The problem was there were six holes that looked like this to the average player: Hole length, about 350-some yards. An average 192-yard drive left a 162-yard approach, and in each case, that meant a 162-yard approach over a forced carry, either a pond or bunker.

The 192-hitters don’t have a high, soft shot that flies 162 yards. They might have a low bullet that goes that far, but it’s not going to hold the green, so the sensible play is to lay up. That gets old, and it’s definitely not rewarding. Or fun.

If the average player’s second shot on a forced-carry approach was only, say, 125 yards, then he would have a chance to hit a solid shot onto the green. That would be rewarding. We 192-hitters aren’t good enough to hit center-face solid shots every time. Give us the chance that we’ll be rewarded with a birdie putt just some of the time, and that experience keeps us playing. That would accurately be defined as “fun.” Moving tee markers up 40 yards solves the forced-carry problem and is far more practical, as well as less expensive than removing a bunker or pond.

A 370-yard par 4 with a slightly downhill-sloping fairway into a green that’s open in the front again gives us a chance to be rewarded, as well.

This isn’t a simple distance issue. This means understanding the concept of rewarding and placing at least one set of tees accordingly. Golf courses are defined by fairway width, firmness, elevations, hazards and a few other things. That’s why the good folks who promote the game need to produce guidelines on how to make courses rewarding and, to be blunt, more playable for the masses and, therefore, more rewarding.

Years ago, I was very fortunate to play a few rounds with Lee Trevino, arguably one of the greatest ball-strikers of all time. He didn’t play the official tees as marked; he played from whichever tees he wanted. Some were forward; some were back.

I asked why and Trevino answered, “Barnyard, I just want to be able to hit the same shots to the green I always did.”

I never forgot his comment, but I didn’t appreciate the genius behind it until I came upon the concept of “rewarding.” It’s exactly what Lee was doing. He was playing golf to have the opportunity to be rewarded.

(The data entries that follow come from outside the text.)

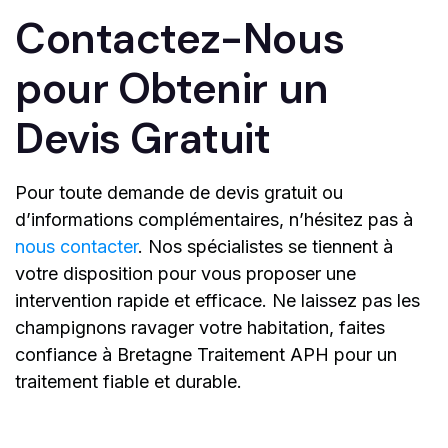
Contactez-Nous
pour Obtenir un
Devis Gratuit
Pour toute demande de devis gratuit ou
d’informations complémentaires, n’hésitez pas à
nous contacter
. Nos spécialistes se tiennent à
votre disposition pour vous proposer une
intervention rapide et efficace. Ne laissez pas les
champignons ravager votre habitation, faites
confiance à Bretagne Traitement APH pour un
traitement fiable et durable.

The PGA of America and the USGA need to build this into a movement by emphasizing more practical tee boxes and course setups: shorter holes, little or no rough and fewer bunkers, if possible.

Let’s stop trying to tell beginners who are struggling with our frustrating game that golf is “fun.” We’re not fooling them.

Golf isn’t fun. It is rewarding, if you stick with it. I know that’s a tough sell in our instant-gratification society, but that’s the approach we need to promote and grow golf. That’s the story we should tell.

Golf is fun? That lie looks unplayable.

Long-time industry insider Barney Adams founded the former Adams Golf company. Adams, who lives in Indian Wells, Calif., and supposedly is retired, is involved with Breakthrough Golf Technology putter shafts. Has he played golf all of his life? Not yet.